Sir Ken's final curtain

Due diligence is as important for a would-be non-exec as it is to an investor.

by Patience Wheatcroft, business and City editor of The Times
Last Updated: 31 Aug 2010

Blunkett the Musical failed to make it to the West End stage. Maybe Morrison the Opera would fare better. It has all the ingredients to inspire a modern-day Verdi or Puccini. An ageing monarch determined to extend his kingdom; fawning courtiers who dare not tell him that the exploit is doomed; younger rivals who would seize his territory; and a misunderstood hero, the wise man whose efforts to help the king put him at risk of banishment.

The librettist may feel the need to add some love interest: the monarch's worried young wife, perhaps, urging her husband to see sense and stay at home with her, could provide that. As with so many operas, the plot is a reworking of a familiar tale, yet Sir Ken Morrison seems to have come to it afresh, unaware that his extended reign was almost bound to end in tragedy.

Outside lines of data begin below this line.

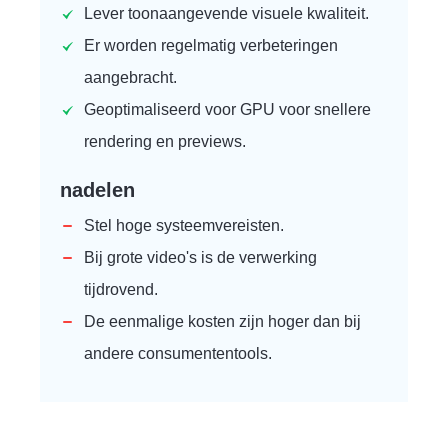
Lever toonaangevende visuele kwaliteit.
Er worden regelmatig verbeteringen
aangebracht.
Geoptimaliseerd voor GPU voor snellere
rendering en previews.
nadelen
Stel hoge systeemvereisten.
Bij grote video's is de verwerking
tijdrovend.
De eenmalige kosten zijn hoger dan bij
andere consumententools.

He'd built a hugely successful business. From the tiny foundations of his father's grocery, Morrison created an iconic northern champion. The firm floated on the stock market, but the all-powerful boss had no time for all that corporate governance guff and would not fill his boardroom with non-executive directors.

Had he done so, they might have cautioned him against making a takeover bid for Safeway: his company had, after all, only ever bought the odd store, never a business with a price tag of several billion pounds. It is not certain, however, that a slate of non-execs would have stopped the septuagenarian from insisting that he was up to the task. Corporate governance police can demand the appointment of non-executives in at least equal number to executive directors, but they cannot make them bark.

When Lord Weinstock was in charge at GEC, he was as tyrannical as Sir Ken, although he had a chairman to watch over his work as chief executive.

The non-executives let him get on with building a wonderful business.

Once he'd decided to hand over to Lord Simpson of Dunkeld as CEO, the board seemed reluctant to interfere as cash-rich GEC turned into debt-laden Marconi - another tragedy of operatic proportions.

Marks & Spencer provides another case study in how a boardroom may look to fulfil all the criteria of the most discerning investor - but to absolutely no avail. There was little querying of Sir Richard Greenbury's strategy and no succession plan that would cope with the aftermath of his long stay at the top. In the ensuing chaos, the board seemed helpless as ill-suited executives wrought yet more damage.

It took a putative bid from Philip Green to produce positive changes and the recruitment of Stuart Rose as chief executive. Even then it was astonishing to see the non-executives embroiled in an ugly struggle over who should be chairman rather than providing the support Rose needs if he is to restore M&S to health.

Across the Atlantic at Morgan Stanley there was a textbook example of how numbers of non-executives don't necessarily equate to weight, no matter what their CVs might say. Morgan Stanley's Philip Purcell was ousted only after a group of former senior executives, still shareholders, decided to make a fuss about the failing leadership of the bank. The 'grumpy old men', as they were happy to be known, eventually won their scalp.

The board, however, despite boasting the leaders of both the London School of Economics (Sir Howard Davies) and the London Business School (Laura Tyson), was weighted with people who had long relationships with Purcell and were reluctant to turn against their man.

The dynamics of a boardroom are not always easy to divine from the outside, so conducting due diligence should be as important to a would-be non-exec as it is to an investor. David Jones would surely agree with that now.

Undoubtedly the hero of the Morrison story, he barely knew Sir Ken, let alone his colleagues, when he agreed to join the board in May 2004.

It was becoming clear that the Safeway acquisition had been far too big a step. Sir Ken had dispensed with the Safeway talent that might have helped him with the integration and was struggling to run what was now the country's third-largest supermarket business with his own small team.

He was persuaded to allow his first non-executives into the boardroom.

Duncan Davidson, chairman of housebuilder Persimmon, clearly did not like what he found and, 10 months later, made his exit. Jones, the chairman of Next, who had been horrified to see how Sir Ken ran his kingdom, agreed to step up to deputy chairman and try to instigate change.

It has been a bruising experience for him but, with other non-execs now installed, Jones is winning in the boardroom if not in the stores, where profit warnings have become a habit. He might still have hoped to work with Sir Ken to allow him to preserve his dignity, if not his role. But that is not how most operas end. Instead, the old king will have to be banished to make way for a younger saviour. The fawning courtiers will keep their silence. And the hero will make an honourable exit.